EXERCISE:
Return every line in the entries below where the word "kuzeydoğudan" shows up.

Extracted records:
- - - -
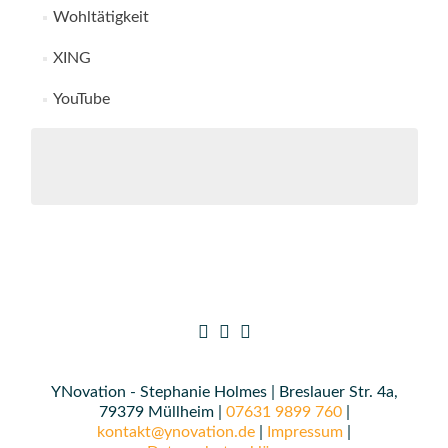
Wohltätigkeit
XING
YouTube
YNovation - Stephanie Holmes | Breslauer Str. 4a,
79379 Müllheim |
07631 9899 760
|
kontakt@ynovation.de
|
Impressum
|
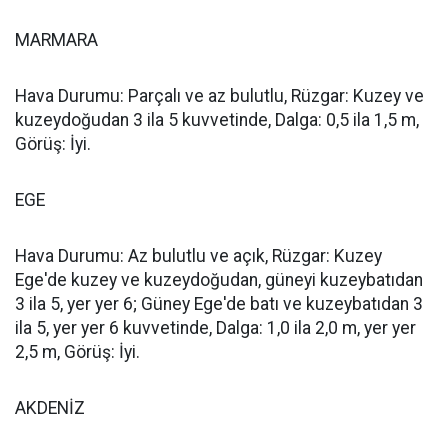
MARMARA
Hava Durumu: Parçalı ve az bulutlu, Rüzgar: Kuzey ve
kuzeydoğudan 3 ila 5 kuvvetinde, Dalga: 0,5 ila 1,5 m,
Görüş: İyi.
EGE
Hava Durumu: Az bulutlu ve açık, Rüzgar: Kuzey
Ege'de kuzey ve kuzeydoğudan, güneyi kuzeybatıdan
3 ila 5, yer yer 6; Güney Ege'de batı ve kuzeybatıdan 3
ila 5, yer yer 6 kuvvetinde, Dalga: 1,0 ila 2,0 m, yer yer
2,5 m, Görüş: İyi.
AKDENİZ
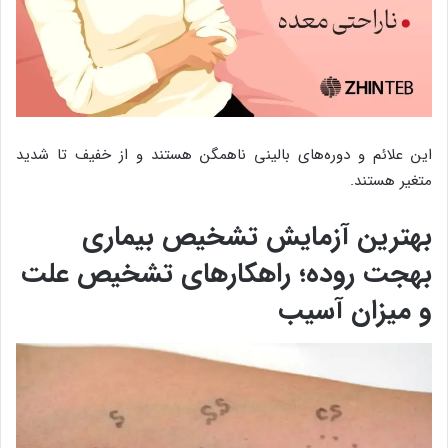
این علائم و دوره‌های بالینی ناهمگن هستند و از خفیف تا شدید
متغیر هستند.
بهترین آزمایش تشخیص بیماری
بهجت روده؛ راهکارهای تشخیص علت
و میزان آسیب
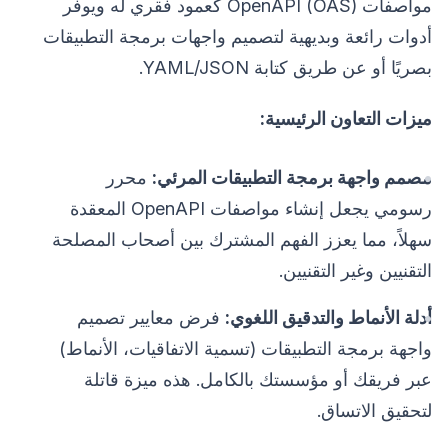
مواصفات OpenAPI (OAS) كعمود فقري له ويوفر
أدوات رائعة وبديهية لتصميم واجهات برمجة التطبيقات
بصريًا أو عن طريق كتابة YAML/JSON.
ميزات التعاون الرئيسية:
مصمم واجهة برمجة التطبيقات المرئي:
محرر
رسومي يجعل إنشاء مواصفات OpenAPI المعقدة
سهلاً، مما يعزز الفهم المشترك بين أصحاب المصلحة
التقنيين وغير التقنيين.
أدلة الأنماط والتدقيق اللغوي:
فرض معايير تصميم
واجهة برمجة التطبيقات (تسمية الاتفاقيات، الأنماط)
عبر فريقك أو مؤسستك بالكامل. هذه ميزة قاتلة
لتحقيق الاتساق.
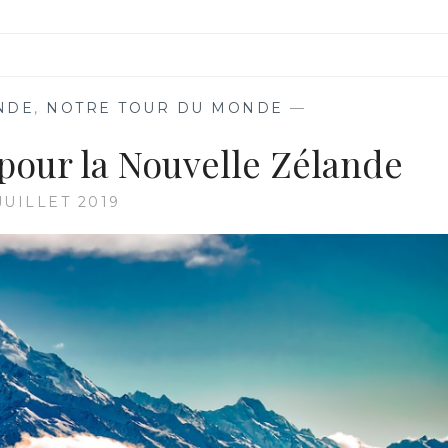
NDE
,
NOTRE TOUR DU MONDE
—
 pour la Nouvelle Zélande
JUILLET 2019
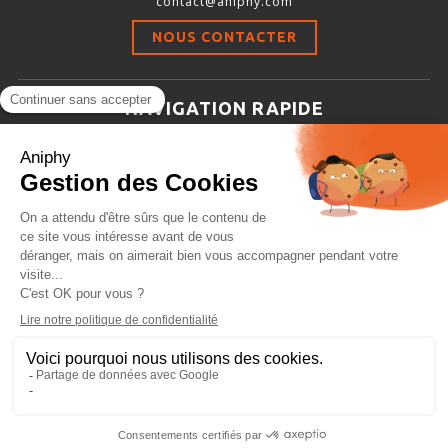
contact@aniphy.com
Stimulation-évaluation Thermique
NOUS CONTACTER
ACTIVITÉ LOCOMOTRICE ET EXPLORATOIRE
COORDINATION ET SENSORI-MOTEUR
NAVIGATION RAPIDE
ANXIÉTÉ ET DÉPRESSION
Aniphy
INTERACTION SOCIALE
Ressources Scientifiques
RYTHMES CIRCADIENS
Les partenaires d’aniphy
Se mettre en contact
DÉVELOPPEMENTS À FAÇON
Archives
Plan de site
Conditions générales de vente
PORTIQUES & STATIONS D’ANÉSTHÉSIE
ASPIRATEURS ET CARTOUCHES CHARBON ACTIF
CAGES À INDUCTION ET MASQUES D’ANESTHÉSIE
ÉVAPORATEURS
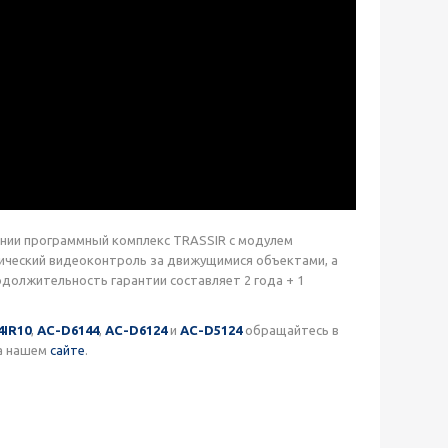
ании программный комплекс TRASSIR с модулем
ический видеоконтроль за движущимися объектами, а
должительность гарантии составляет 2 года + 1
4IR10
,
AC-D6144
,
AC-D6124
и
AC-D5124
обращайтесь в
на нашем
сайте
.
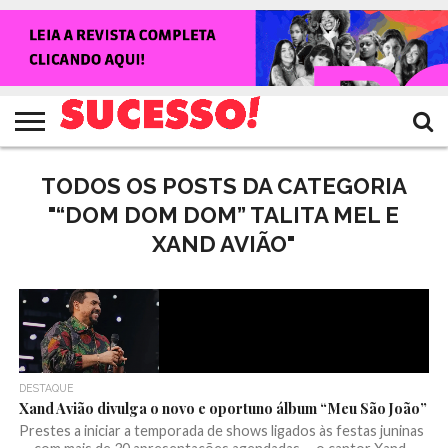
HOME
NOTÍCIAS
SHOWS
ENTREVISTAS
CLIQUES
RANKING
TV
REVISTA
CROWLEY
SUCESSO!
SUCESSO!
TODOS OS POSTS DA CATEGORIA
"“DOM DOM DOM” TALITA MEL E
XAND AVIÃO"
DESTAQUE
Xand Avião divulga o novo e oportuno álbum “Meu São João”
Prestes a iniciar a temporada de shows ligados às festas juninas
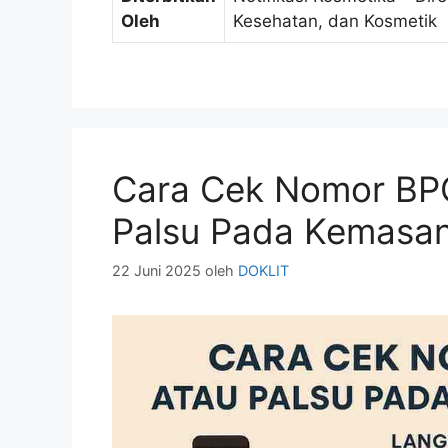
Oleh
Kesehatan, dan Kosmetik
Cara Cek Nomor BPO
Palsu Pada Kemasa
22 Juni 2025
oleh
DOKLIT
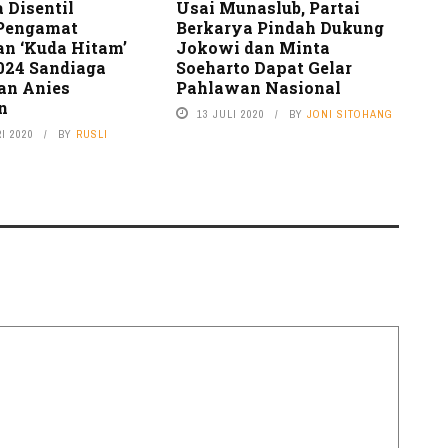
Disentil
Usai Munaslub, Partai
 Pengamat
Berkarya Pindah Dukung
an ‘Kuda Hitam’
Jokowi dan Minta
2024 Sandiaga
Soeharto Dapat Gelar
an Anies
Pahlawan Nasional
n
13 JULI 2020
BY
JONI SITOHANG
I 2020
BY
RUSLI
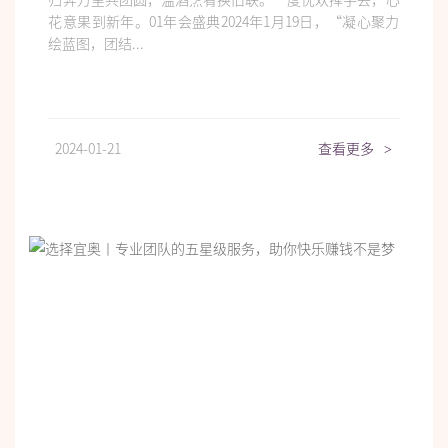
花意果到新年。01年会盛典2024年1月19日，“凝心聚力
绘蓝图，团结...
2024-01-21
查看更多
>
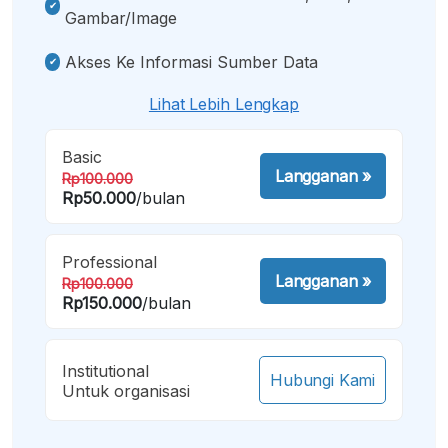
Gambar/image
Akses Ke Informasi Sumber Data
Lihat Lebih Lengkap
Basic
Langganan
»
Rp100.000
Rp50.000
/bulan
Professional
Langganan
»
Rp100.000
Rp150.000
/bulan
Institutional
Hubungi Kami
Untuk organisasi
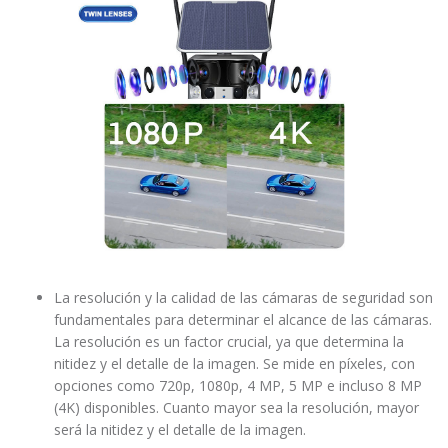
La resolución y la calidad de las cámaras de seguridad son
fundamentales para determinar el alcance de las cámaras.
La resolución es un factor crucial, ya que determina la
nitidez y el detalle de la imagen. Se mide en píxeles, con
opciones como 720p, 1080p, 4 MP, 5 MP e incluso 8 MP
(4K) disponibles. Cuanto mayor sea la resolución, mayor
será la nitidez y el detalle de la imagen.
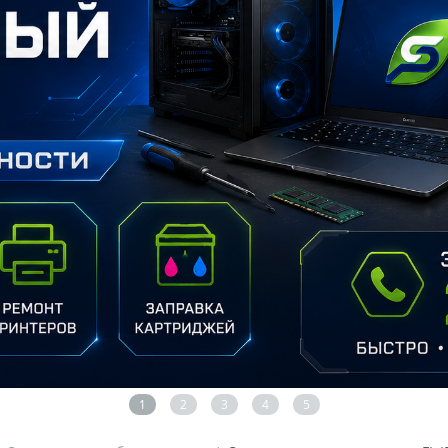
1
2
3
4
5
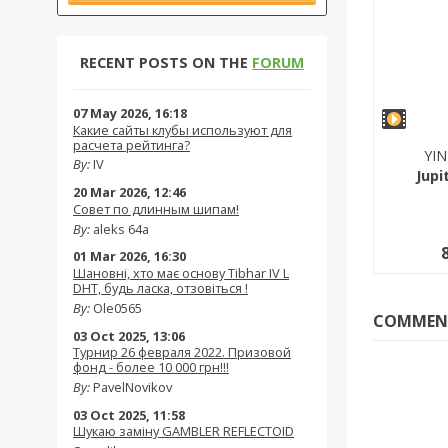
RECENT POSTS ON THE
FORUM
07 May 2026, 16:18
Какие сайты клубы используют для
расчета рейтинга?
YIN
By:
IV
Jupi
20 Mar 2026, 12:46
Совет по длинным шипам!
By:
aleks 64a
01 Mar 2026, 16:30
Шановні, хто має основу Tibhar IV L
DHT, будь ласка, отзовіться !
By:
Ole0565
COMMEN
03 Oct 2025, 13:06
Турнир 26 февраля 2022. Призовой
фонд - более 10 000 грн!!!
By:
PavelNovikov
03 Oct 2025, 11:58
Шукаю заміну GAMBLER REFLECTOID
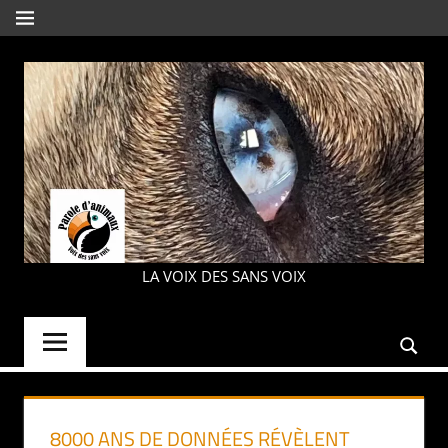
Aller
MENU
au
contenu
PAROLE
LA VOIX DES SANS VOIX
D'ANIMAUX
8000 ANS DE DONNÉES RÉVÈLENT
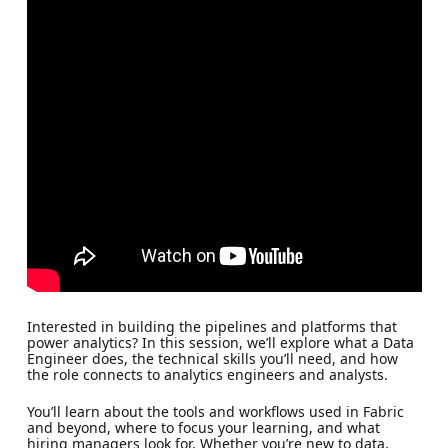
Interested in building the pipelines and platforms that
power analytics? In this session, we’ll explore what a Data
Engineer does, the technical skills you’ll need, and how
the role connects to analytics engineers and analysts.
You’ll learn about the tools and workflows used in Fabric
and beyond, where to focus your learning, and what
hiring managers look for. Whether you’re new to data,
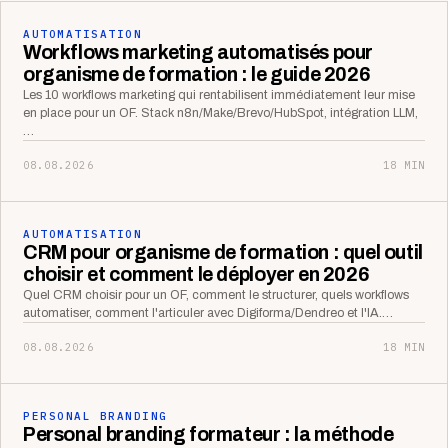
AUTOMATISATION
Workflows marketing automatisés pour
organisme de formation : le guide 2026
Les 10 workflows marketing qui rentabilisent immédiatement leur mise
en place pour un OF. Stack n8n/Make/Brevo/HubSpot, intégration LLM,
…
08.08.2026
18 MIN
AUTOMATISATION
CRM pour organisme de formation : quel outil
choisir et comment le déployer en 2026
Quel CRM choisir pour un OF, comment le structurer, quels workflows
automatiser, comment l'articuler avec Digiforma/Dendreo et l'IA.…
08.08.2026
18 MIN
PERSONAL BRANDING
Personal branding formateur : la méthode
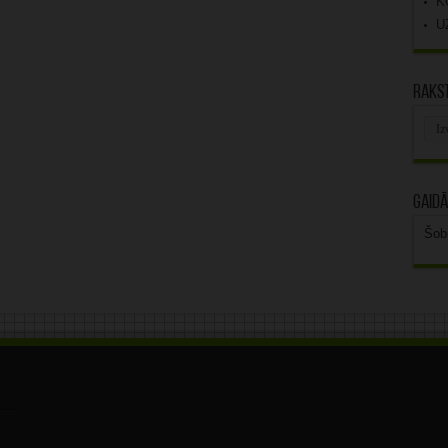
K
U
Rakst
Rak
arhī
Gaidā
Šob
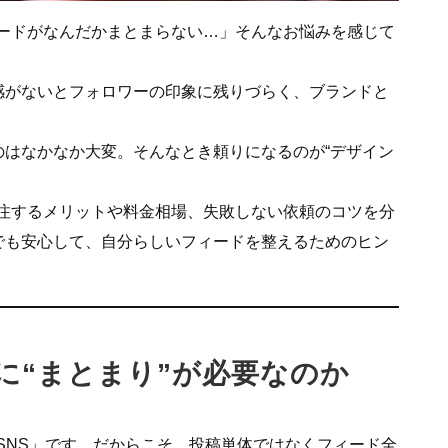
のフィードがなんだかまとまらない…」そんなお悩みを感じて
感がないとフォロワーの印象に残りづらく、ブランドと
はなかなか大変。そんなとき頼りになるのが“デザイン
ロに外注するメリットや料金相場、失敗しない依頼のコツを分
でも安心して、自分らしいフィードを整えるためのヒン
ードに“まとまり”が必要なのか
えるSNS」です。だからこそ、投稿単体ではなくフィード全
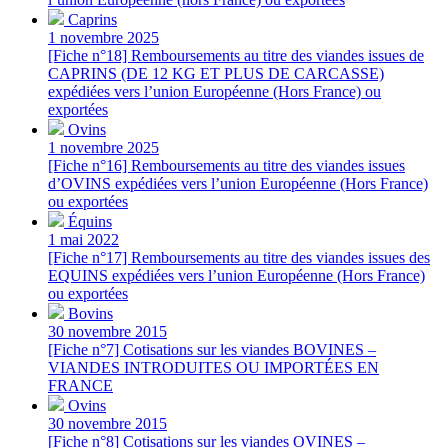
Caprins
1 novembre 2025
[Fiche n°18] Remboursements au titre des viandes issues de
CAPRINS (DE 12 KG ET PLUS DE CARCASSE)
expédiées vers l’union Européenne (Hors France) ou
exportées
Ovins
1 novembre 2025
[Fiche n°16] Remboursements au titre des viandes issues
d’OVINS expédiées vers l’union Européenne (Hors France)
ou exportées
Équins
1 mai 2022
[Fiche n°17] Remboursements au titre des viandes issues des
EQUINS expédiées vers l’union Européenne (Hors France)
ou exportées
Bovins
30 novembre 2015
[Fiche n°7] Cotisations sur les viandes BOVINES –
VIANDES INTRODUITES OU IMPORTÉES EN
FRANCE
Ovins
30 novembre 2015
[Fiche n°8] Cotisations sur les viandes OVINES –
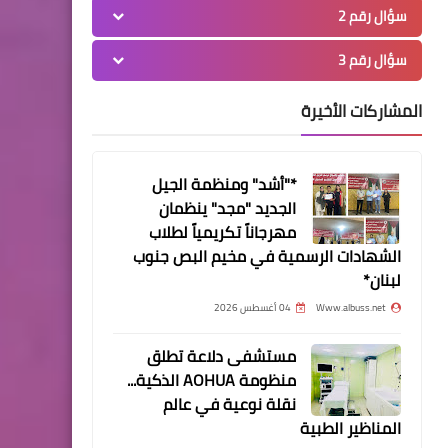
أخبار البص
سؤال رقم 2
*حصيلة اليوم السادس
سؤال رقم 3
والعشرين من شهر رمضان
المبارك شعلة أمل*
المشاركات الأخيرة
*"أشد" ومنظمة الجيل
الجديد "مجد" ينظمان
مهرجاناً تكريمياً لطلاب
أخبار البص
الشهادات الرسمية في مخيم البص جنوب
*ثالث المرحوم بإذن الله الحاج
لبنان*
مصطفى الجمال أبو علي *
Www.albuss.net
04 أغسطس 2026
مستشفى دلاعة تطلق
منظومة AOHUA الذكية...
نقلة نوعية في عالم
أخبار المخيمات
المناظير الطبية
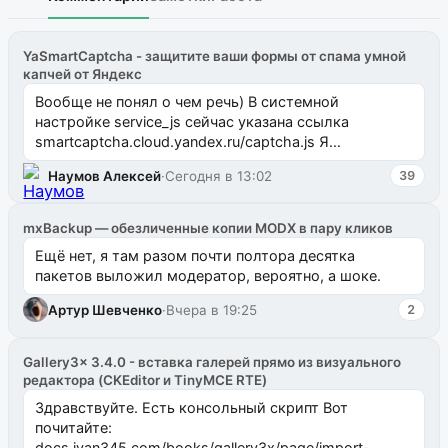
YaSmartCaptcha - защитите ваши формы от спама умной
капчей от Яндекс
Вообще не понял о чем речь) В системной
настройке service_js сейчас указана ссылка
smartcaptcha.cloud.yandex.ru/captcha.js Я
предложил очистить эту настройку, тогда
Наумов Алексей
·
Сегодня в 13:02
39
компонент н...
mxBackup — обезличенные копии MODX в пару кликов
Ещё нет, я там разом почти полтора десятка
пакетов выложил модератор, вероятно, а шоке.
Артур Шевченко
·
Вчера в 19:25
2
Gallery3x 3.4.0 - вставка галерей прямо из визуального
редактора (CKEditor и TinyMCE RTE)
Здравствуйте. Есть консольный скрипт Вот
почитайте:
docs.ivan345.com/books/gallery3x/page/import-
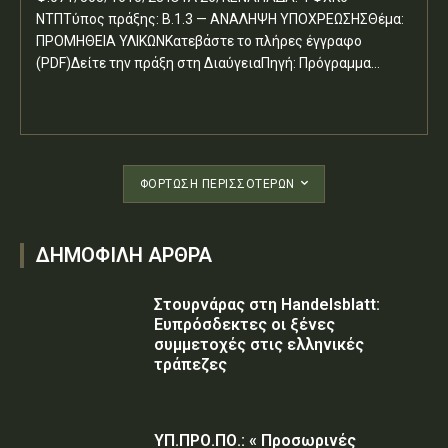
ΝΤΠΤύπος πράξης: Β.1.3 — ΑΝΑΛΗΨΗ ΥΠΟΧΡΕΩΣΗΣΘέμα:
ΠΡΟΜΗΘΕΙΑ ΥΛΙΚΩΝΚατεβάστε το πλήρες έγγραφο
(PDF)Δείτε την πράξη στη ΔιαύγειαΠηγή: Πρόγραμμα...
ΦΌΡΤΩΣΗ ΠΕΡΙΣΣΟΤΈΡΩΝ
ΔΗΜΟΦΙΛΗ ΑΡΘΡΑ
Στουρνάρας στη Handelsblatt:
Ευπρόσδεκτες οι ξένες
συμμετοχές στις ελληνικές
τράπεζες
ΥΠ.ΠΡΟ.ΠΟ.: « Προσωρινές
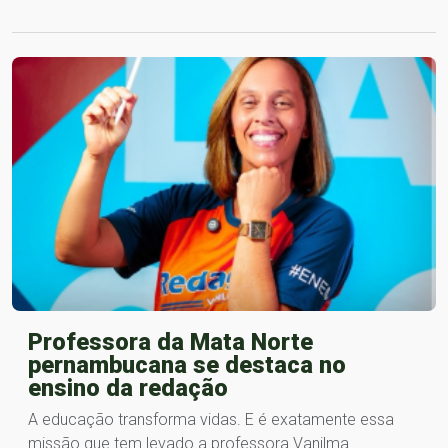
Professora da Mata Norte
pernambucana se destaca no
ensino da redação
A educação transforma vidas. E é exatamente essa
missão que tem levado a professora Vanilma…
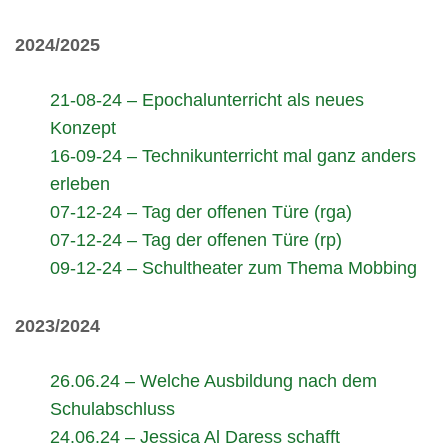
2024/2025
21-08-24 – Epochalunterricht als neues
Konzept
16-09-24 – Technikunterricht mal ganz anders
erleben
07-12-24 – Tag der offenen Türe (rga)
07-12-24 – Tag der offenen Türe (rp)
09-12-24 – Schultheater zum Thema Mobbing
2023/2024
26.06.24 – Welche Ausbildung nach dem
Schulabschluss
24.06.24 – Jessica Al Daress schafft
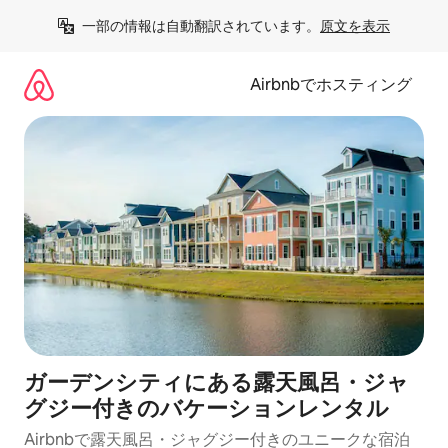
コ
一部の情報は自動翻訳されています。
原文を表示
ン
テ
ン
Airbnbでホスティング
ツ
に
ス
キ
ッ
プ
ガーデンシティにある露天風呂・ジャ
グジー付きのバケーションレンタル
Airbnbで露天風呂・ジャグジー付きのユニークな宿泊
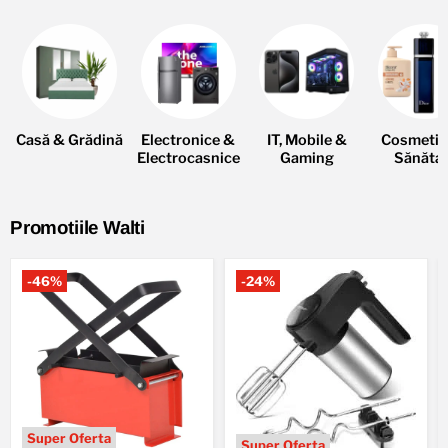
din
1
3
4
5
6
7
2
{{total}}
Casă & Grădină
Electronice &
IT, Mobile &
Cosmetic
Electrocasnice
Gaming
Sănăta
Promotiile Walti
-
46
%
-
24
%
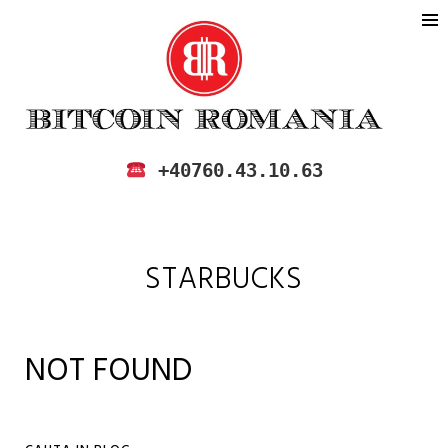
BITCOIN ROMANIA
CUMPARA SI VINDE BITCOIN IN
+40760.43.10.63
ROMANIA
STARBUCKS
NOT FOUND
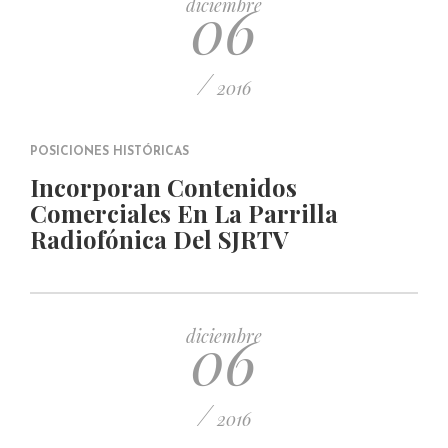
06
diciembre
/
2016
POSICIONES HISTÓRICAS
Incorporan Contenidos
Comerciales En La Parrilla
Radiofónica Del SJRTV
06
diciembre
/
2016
- - - -
YOUR RESPONSE:
kuzeydoğudan 3 ila 5 kuvvetinde, Dalga: 0,5 ila 1,5 m,
Ege'de kuzey ve kuzeydoğudan, güneyi kuzeybatıdan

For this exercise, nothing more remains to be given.